Abusing DMA for fun and LEDs

This blog post assumes you know the basics of multiplexing and how an LED matrix works. The end result looks like this:

Let’s say you want to control an LED matrix. A plain boring 8*8 LED matrix you bought on Ebay a long time ago and is still somewhere in your desk. It’s pretty simple, after figuring out how multiplexing works you’ll have a smiley drawn on the LED matrix in no time at all. But it’s much prettier if the brightness of an LED matrix can be controlled via PWM, maybe make some nice animations as well. For an 8*8 LED matrix, 8 PWM outputs would be needed and you are good to go, something a bigger microcontroller generally has available. But what if you want a bigger LED matrix, 16*16 perhaps. And animations running smoothly at a high frame rate.

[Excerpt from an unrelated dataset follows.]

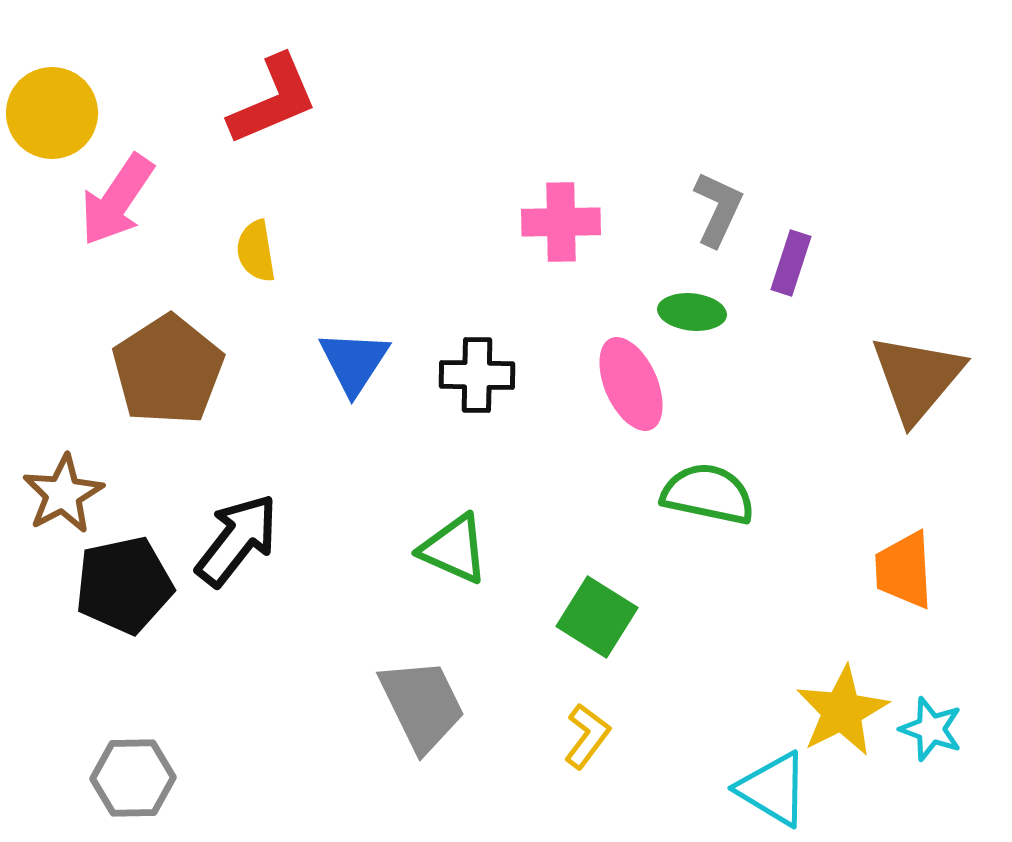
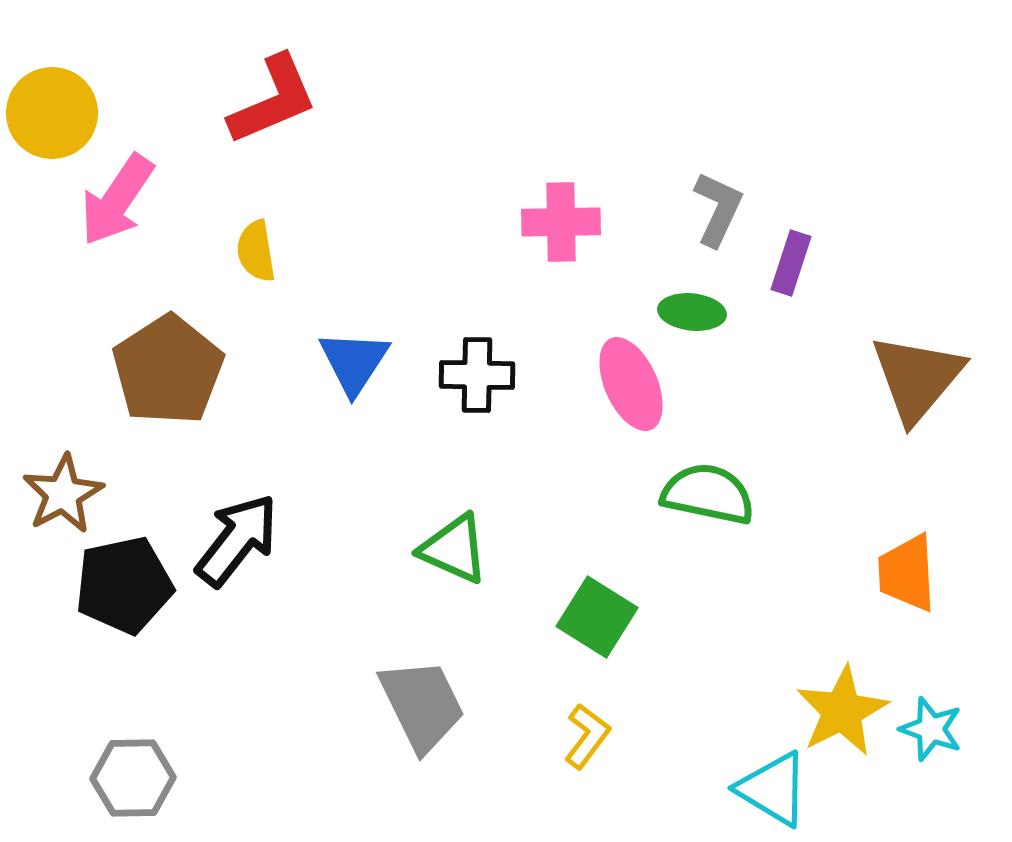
orange trapezoid: moved 3 px right, 3 px down
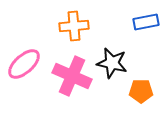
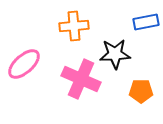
black star: moved 3 px right, 9 px up; rotated 16 degrees counterclockwise
pink cross: moved 9 px right, 3 px down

For an 8*8 LED matrix, to make it look smoothly, you need to multiplex the screen at about 100 Hertz minimum. So set a column, wait a short time, switch to the next column and set the value for this column, wait a short time etc etc. With 100Hz there is 10ms of time per screen, so about 1.2ms (10ms / 8 columns) per column. More then plenty to set some IO pins to show an image. For a 16*16 LED matrix this time halves to 0.6ms. PWM makes this a bit harder, as a whole PWM cycle must fit in this 1.2 or 0.6ms, meaning the PWM peripheral must run at 833 or 1666Hz minimum. This is all no problem for a PWM peripheral in a modern microcontroller.

But what if you don’t have 8 or 16 PWM pins? For example, an Arduino Mega has 12 PWM pins. ARM M microcontrollers like the STM32F103 have more PWM pins, but those are shared with other peripherals as well, so they might not all be available to use in a project.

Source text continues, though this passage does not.